Content starts

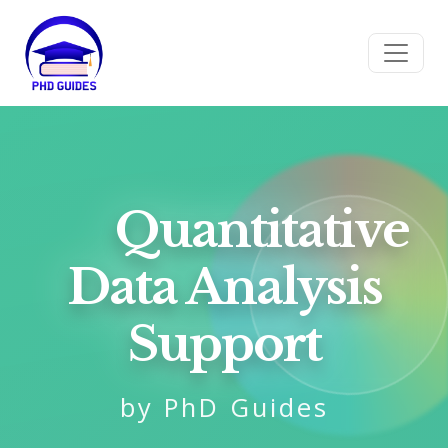
Quantitative
Data Analysis
Support
by PhD Guides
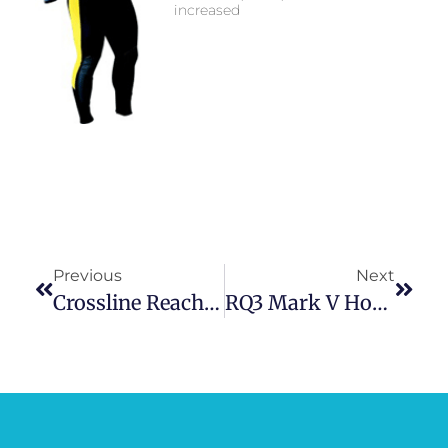
increased
Previous
Next
Crossline Reach Safety System
RQ3 Mark V Hose Inflation System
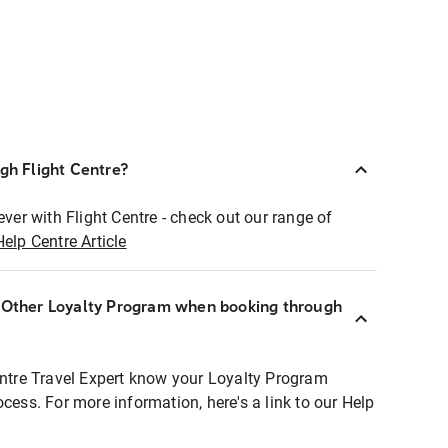
ugh Flight Centre?
ever with Flight Centre - check out our range of
Help Centre Article
r Other Loyalty Program when booking through
entre Travel Expert know your Loyalty Program
ocess. For more information, here's a link to our Help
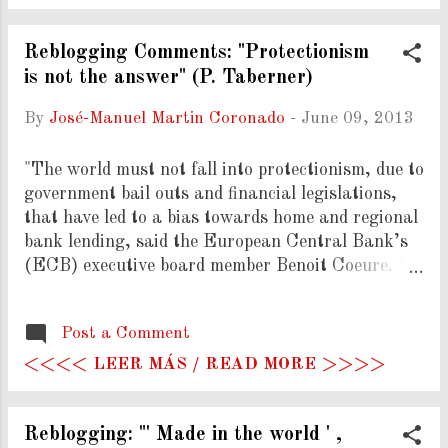
and were, to use Kuhn's terminology, "simply read
out of the profession...and subsequently ignored."
Well and good, but I have two problems with the
Reblogging Comments: "Protectionism
way the term is used. First, I don't like the
is not the answer" (P. Taberner)
sloppiness of the way it's defined, and second, I
By
José-Manuel Martin Coronado
-
June 09, 2013
don't like its application to people as opposed to
ideas. (...)" ( Read More ) COMMENTS: The
"The world must not fall into protectionism, due to
critic made by Noah Smith is clearly
government bail outs and financial legislations,
understandable. Though, non-economists tend to
that have led to a bias towards home and regional
look for the supossed "mainstream"
bank lending, said the European Central Bank’s
economics/economists, and from tha...
(ECB) executive board member Benoit Coeure. " (
Read More ) COMMENTS: Let's hope authorities
start differentiating specific and excepcional
Post a Comment
interventions over protectionism.
<<<< LEER MÁS / READ MORE >>>>
Reblogging: "' Made in the world ' ,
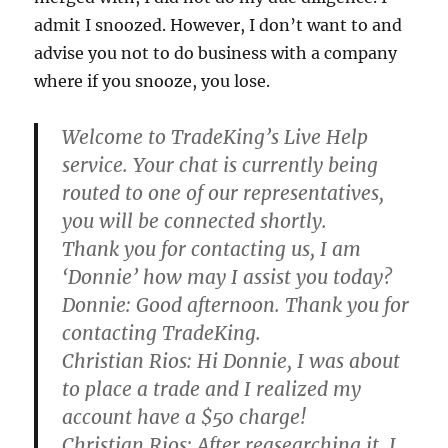
admit I snoozed. However, I don’t want to and
advise you not to do business with a company
where if you snooze, you lose.
Welcome to TradeKing’s Live Help
service. Your chat is currently being
routed to one of our representatives,
you will be connected shortly.
Thank you for contacting us, I am
‘Donnie’ how may I assist you today?
Donnie:
Good afternoon. Thank you for
contacting TradeKing.
Christian Rios:
Hi Donnie, I was about
to place a trade and I realized my
account have a $50 charge!
Christian Rios:
After reasearching it, I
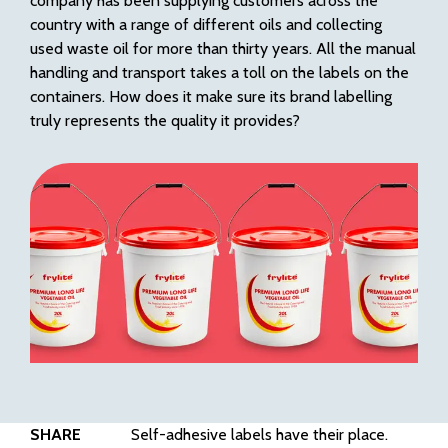
company has been supplying customers across the
country with a range of different oils and collecting
used waste oil for more than thirty years. All the manual
handling and transport takes a toll on the labels on the
containers. How does it make sure its brand labelling
truly represents the quality it provides?
SHARE
Self-adhesive labels have their place.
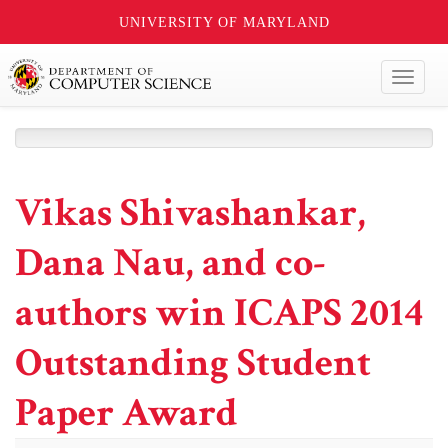
UNIVERSITY OF MARYLAND
Toggl
naviga
Vikas Shivashankar,
Dana Nau, and co-
authors win ICAPS 2014
Outstanding Student
Paper Award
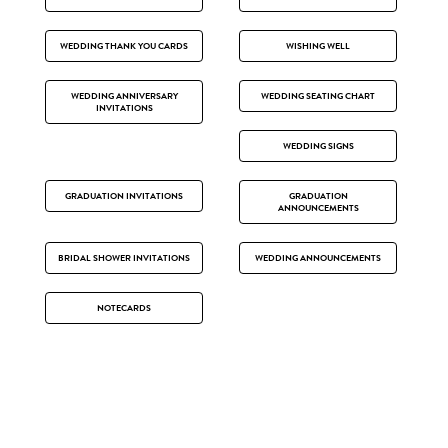
WEDDING THANK YOU CARDS
WISHING WELL
WEDDING ANNIVERSARY
WEDDING SEATING CHART
INVITATIONS
WEDDING SIGNS
GRADUATION INVITATIONS
GRADUATION
ANNOUNCEMENTS
BRIDAL SHOWER INVITATIONS
WEDDING ANNOUNCEMENTS
NOTECARDS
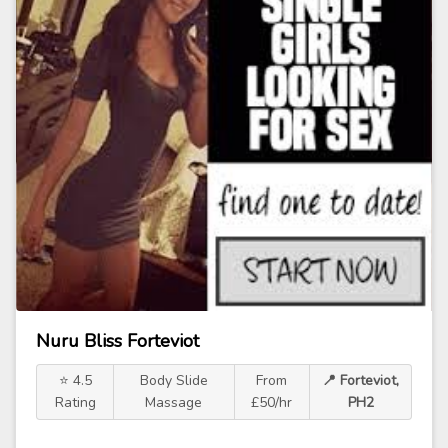
Nuru Bliss Forteviot
⭐ 4.5
Body Slide
From
📍 Forteviot,
Rating
Massage
£50/hr
PH2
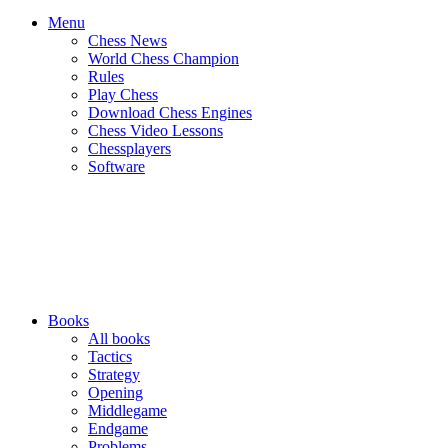
Menu
Chess News
World Chess Champion
Rules
Play Chess
Download Chess Engines
Chess Video Lessons
Chessplayers
Software
Books
All books
Tactics
Strategy
Opening
Middlegame
Endgame
Problems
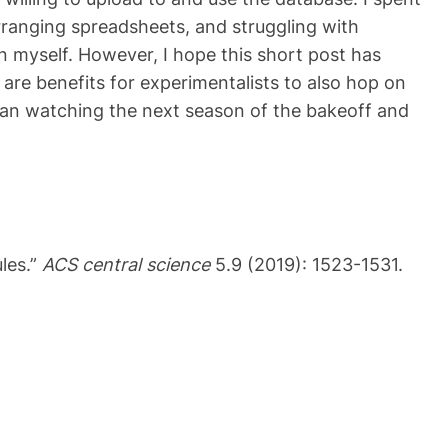
arranging spreadsheets, and struggling with
an myself. However, I hope this short post has
e are benefits for experimentalists to also hop on
than watching the next season of the bakeoff and
les.”
ACS central science
5.9 (2019): 1523-1531.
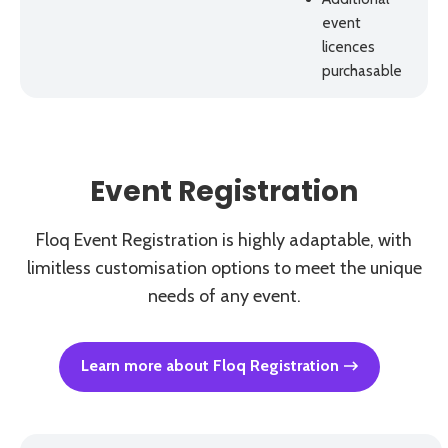
event
licences
purchasable
Event Registration
Floq Event Registration is highly adaptable, with
limitless customisation options to meet the unique
needs of any event.
Learn more about Floq Registration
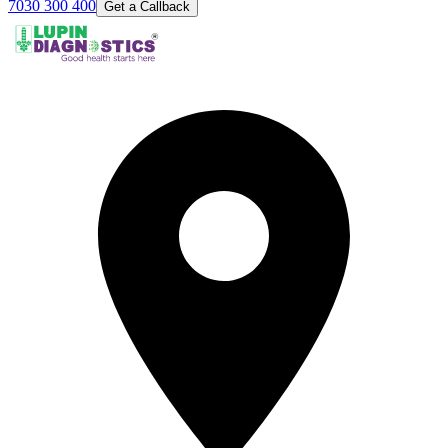
7030 300 400
Get a Callback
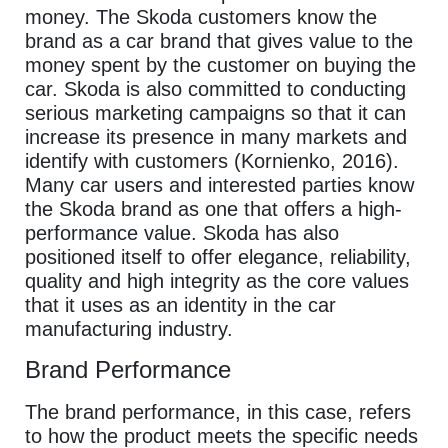
money. The Skoda customers know the
brand as a car brand that gives value to the
money spent by the customer on buying the
car. Skoda is also committed to conducting
serious marketing campaigns so that it can
increase its presence in many markets and
identify with customers (Kornienko, 2016).
Many car users and interested parties know
the Skoda brand as one that offers a high-
performance value. Skoda has also
positioned itself to offer elegance, reliability,
quality and high integrity as the core values
that it uses as an identity in the car
manufacturing industry.
Brand Performance
The brand performance, in this case, refers
to how the product meets the specific needs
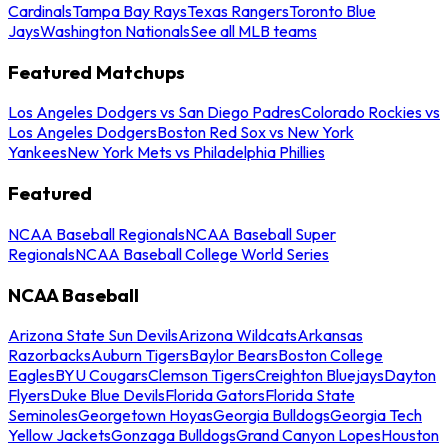
Cardinals
Tampa Bay Rays
Texas Rangers
Toronto Blue
Jays
Washington Nationals
See all MLB teams
Featured Matchups
Los Angeles Dodgers vs San Diego Padres
Colorado Rockies vs
Los Angeles Dodgers
Boston Red Sox vs New York
Yankees
New York Mets vs Philadelphia Phillies
Featured
NCAA Baseball Regionals
NCAA Baseball Super
Regionals
NCAA Baseball College World Series
NCAA Baseball
Arizona State Sun Devils
Arizona Wildcats
Arkansas
Razorbacks
Auburn Tigers
Baylor Bears
Boston College
Eagles
BYU Cougars
Clemson Tigers
Creighton Bluejays
Dayton
Flyers
Duke Blue Devils
Florida Gators
Florida State
Seminoles
Georgetown Hoyas
Georgia Bulldogs
Georgia Tech
Yellow Jackets
Gonzaga Bulldogs
Grand Canyon Lopes
Houston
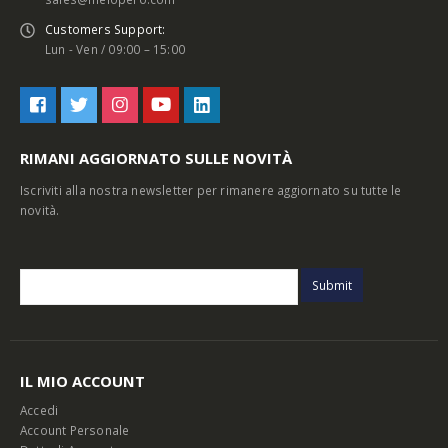
Customers Support:
Lun - Ven / 09:00 – 15:00
RIMANI AGGIORNATO SULLE NOVITÀ
Iscriviti alla nostra newsletter per rimanere aggiornato su tutte le
novità.
IL MIO ACCOUNT
Accedi
Account Personale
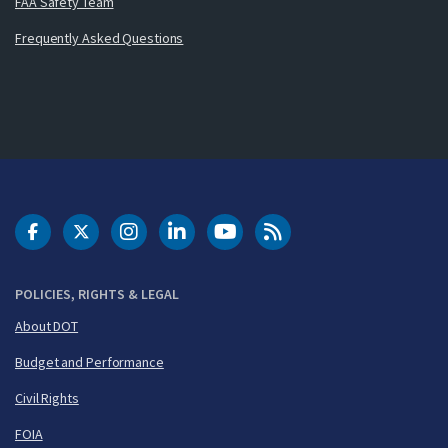
FAA Safety Team
Frequently Asked Questions
DOT Facebook
DOT Twitter
DOT Instagram
DOT LinkedIn
FAA YouTube
Cleared for Takeoff 
POLICIES, RIGHTS & LEGAL
About DOT
Budget and Performance
Civil Rights
FOIA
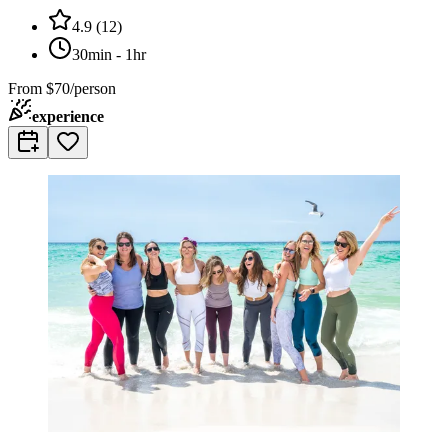
4.9
(
12
)
30min - 1hr
From
$70/person
experience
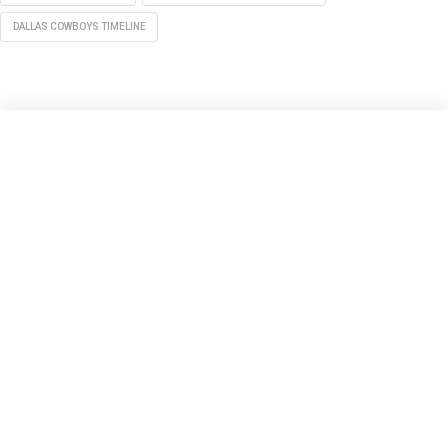
DALLAS COWBOYS TIMELINE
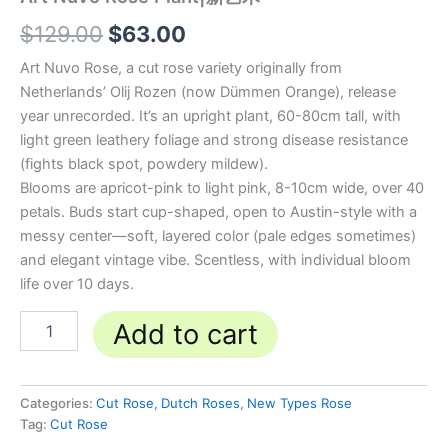
$
129.00
$
63.00
Art Nuvo Rose, a cut rose variety originally from
Netherlands’ Olij Rozen (now Dümmen Orange), release
year unrecorded. It’s an upright plant, 60-80cm tall, with
light green leathery foliage and strong disease resistance
(fights black spot, powdery mildew).
Blooms are apricot-pink to light pink, 8-10cm wide, over 40
petals. Buds start cup-shaped, open to Austin-style with a
messy center—soft, layered color (pale edges sometimes)
and elegant vintage vibe. Scentless, with individual bloom
life over 10 days.
Add to cart
Categories:
Cut Rose
,
Dutch Roses
,
New Types Rose
Tag:
Cut Rose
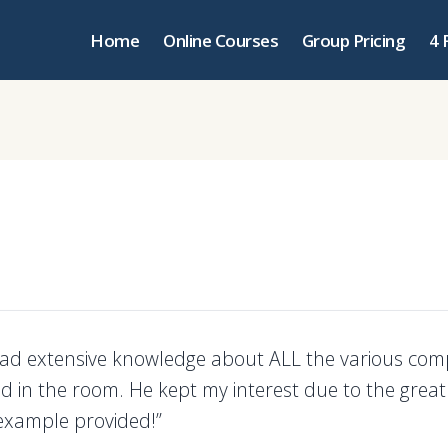
Home
Online Courses
Group Pricing
4 
had extensive knowledge about ALL the various com
d in the room. He kept my interest due to the great
example provided!”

Content ends

- **What is being asked**:
Copy exactly the lines that begin at the one containing "DOT Facebook" and end at the last line of the records, both included, omitting the pictures.

- **Written reply**:
DOT Facebook
DOT Twitter
DOT Instagram
DOT LinkedIn
FAA YouTube
Cleared for Takeoff 
POLICIES, RIGHTS & LEGAL
About DOT
Budget and Performance
Civil Rights
FOIA
4.9
(
12
)
30min - 1hr
From
$70/person
experience
DALLAS COWBOYS TIMELINE
$
129.00
$
63.00
Art Nuvo Rose, a cut rose variety originally from
Netherlands’ Olij Rozen (now Dümmen Orange), release
year unrecorded. It’s an upright plant, 60-80cm tall, with
light green leathery foliage and strong disease resistance
(fights black spot, powdery mildew).
Blooms are apricot-pink to light pink, 8-10cm wide, over 40
petals. Buds start cup-shaped, open to Austin-style with a
messy center—soft, layered color (pale edges sometimes)
and elegant vintage vibe. Scentless, with individual bloom
life over 10 days.
Add to cart
Categories:
Cut Rose
,
Dutch Roses
,
New Types Rose
Tag:
Cut Rose
Home
Online Courses
Group Pricing
4 
had extensive knowledge about ALL the various com
d in the room. He kept my interest due to the great
example provided!”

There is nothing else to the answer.